Autore/data: Alaide – gennaio 2014
Beta-reader: nessuno
Tipologia: Song-fic
Rating: per tutti
Genere: Drammatico, Introspettivo
Personaggi: Severus Piton
Pairing: Severus/Lily (sottinteso)
Epoca: 6 anno
Avvertimenti: nessuno
Riassunto: Per sempre avrebbe vissuto nel deserto immenso della sua solitudine, popolato dai fantasmi delle sue vittime.

Nota: Storia scritta per il Gioco Creativo n.4 A ritmo di musica e partecipante al Gioco Creativo n. 14 Severus House Cup.

Consiglio l’ascolto dell’aria de La Forza del Destino utilizzata come “accompagnamento musicale”, nell’interpretazione di Jonas Kaufmann che potete trovare a questo link
Disclaimer: I personaggi ed i luoghi presenti in questa storia non appartengono a me bensì, prevalentemente, a J.K. Rowling e a chi ne detiene i diritti.
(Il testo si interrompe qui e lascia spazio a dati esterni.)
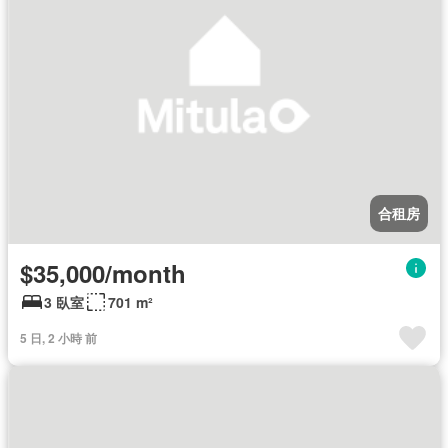
合租房
$35,000/month
3 臥室
701 m²
5 日, 2 小時 前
I luoghi non inventati da J.K. Rowling e la trama di questa storia sono invece di mia proprietà ed occorre il mio esplicito e preventivo consenso per pubblicare/tradurre altrove questa storia o una citazione da essa.
Questa storia non è stata scritta a scopo di lucro, ma per puro divertimento, nessuna violazione del copyright è pertanto intesa.

Parole: 964, escluso il testo poetico dell’aria tratta da La Forza del Destino di Giuseppe Verdi, conosciuta come “Oh tu che in seno agli angeli” [1]

M’educava il deserto



La vita è inferno all’infelice… invano
Morte desio!... Siviglia!... Leonora!
Oh rimembranze! Oh notte
Ch’ogni ben rapisti!...
Sarò infelice eternamente… è scritto. […]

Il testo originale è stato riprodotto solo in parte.